En recommandant de consommer un certain nombre de portions, par exemple, il devient simple pour un transformateur alimentaire de déclarer que chaque pointe de sa pizza congelée contient une portion de légumes et fruits (poivrons et champignons), une portion de lait et substituts (fromage), une portion de produits céréaliers (croûte) et une portion de viandes et substituts (pepperoni).

De pair avec le degré de transformation des aliments, des conseils tels que « Faites des aliments frais la base de votre alimentation  », « Évitez les aliments ultratransformés » ou « Utilisez le beurre, le sucre, le sel et les huiles avec modération » sont, à mon avis, plus puissants que ce que leur simplicité suggère. Ils se retrouvent d’ailleurs parmi ceux mis de l’avant par le guide alimentaire brésilien.

FERMER LA PORTE À L’INDUSTRIE

Pour que le prochain guide soit réellement moderne, et qu’il se laisse une chance de pouvoir inscrire « mangez moins de  » ou « buvez moins de » certains aliments et boissons en particulier, il se doit d’être totalement indépendant de l’industrie agroalimentaire.

À mon avis, les experts invités à siéger à un comité consultatif devraient être libres de tous conflits d’intérêts.
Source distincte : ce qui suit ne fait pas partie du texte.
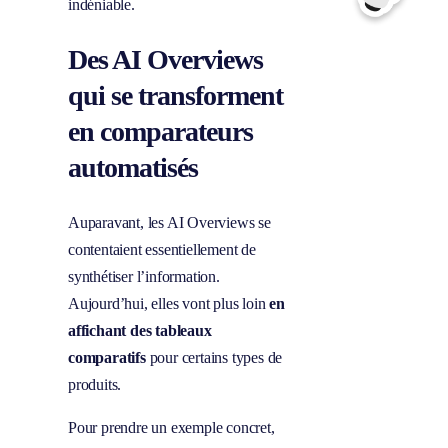
indéniable.
Des AI Overviews
qui se transforment
en comparateurs
automatisés
Auparavant, les AI Overviews se
contentaient essentiellement de
synthétiser l’information.
Aujourd’hui, elles vont plus loin
en
affichant des tableaux
comparatifs
pour certains types de
produits.
Pour prendre un exemple concret,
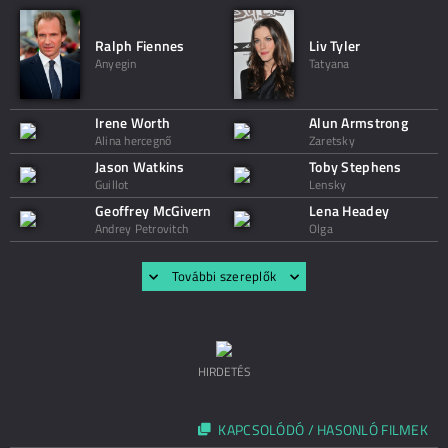
Ralph Fiennes
Liv Tyler
Anyegin
Tatyana
Irene Worth
Alun Armstrong
Alina hercegnő
Zaretsky
Jason Watkins
Toby Stephens
Guillot
Lensky
Geoffrey McGivern
Lena Headey
Andrey Petrovitch
Olga
További szereplők
HIRDETÉS
KAPCSOLÓDÓ / HASONLÓ FILMEK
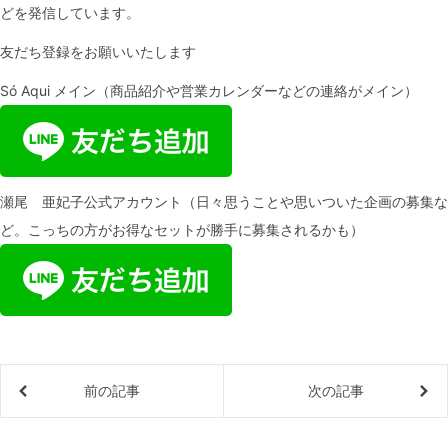
どを発信しています。
友だち登録をお願いいたします
Só Aqui メイン（商品紹介や営業カレンダーなどの連絡がメイン）
瀬尾 亜妃子公式アカウント（日々思うことや思いついた企画の募集な
ど。こっちの方がお得なセットが勝手に募集されるかも）
前の記事
次の記事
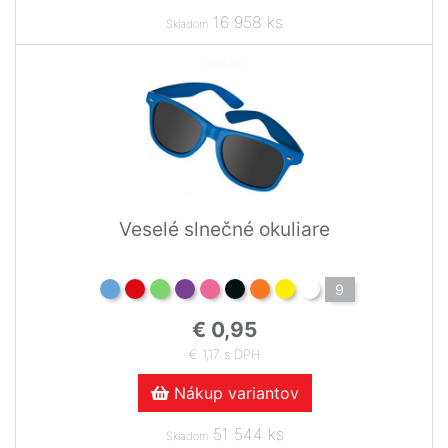
16 958 ks
Skladom
Veselé slnečné okuliare
9
€ 0,95
€ 1,17 s DPH
Nákup variantov
51 544 ks
Skladom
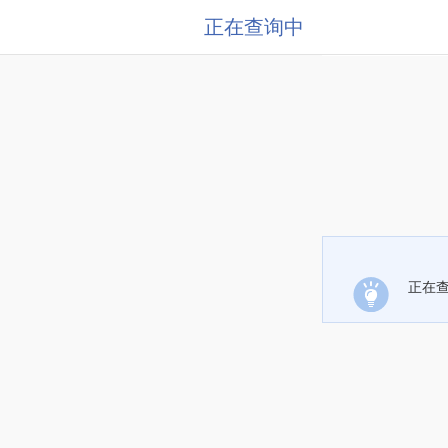
正在查询中
正在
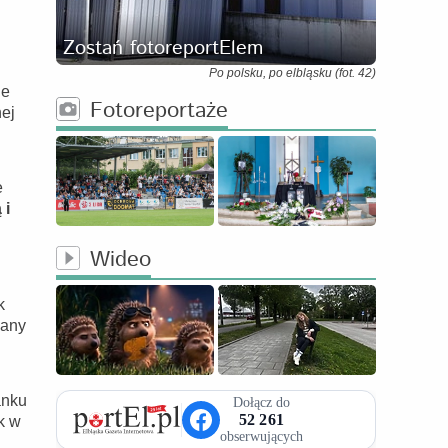
Zostań fotoreportElem
Po polsku, po elbląsku (fot. 42)
ie
Fotoreportaże
nej
e
 i
Wideo
k
zany
anku
k w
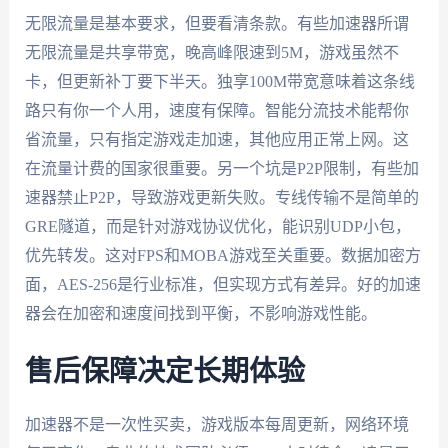
无限流量是基本要求，但要看清条款。有些加速器所谓
无限流量是共享带宽，晚高峰限速到5M，游戏虽然不
卡，但更新补丁要下半天。独享100M带宽意味着这条线
路只有你一个人用，速度有保障。智能分流技术能帮你
省流量，只有指定游戏走加速，其他应用正常上网。这
在流量计费的国家很重要。另一个坑是P2P限制，有些加
速器禁止P2P，导致游戏更新失败。专线传输不是简单的
GRE隧道，而是针对游戏协议优化，能识别UDP小包，
优先转发。这对FPS和MOBA游戏至关重要。数据加密方
面，AES-256是行业标准，但实现方式有差异。好的加速
器会在加密和速度间找到平衡，不影响游戏性能。
售后保障决定长期体验
加速器不是一次性买卖，游戏版本每周更新，网络环境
Ils ne devraient pas travailler directement pour l’industrie agroalimentaire, leurs recherches ne devraient pas être financées par ces multinationales ou ces associations de producteurs et ils ne devraient pas détenir d’actions dans ces entreprises.

Nous avons jusqu’au 8 décembre pour envoyer notre liste de souhaits à Santé Canada. Nous n’avons peut-être pas le même budget que l’industrie, mais nous avons l’avantage du nombre. Profitons-en pour nous faire entendre.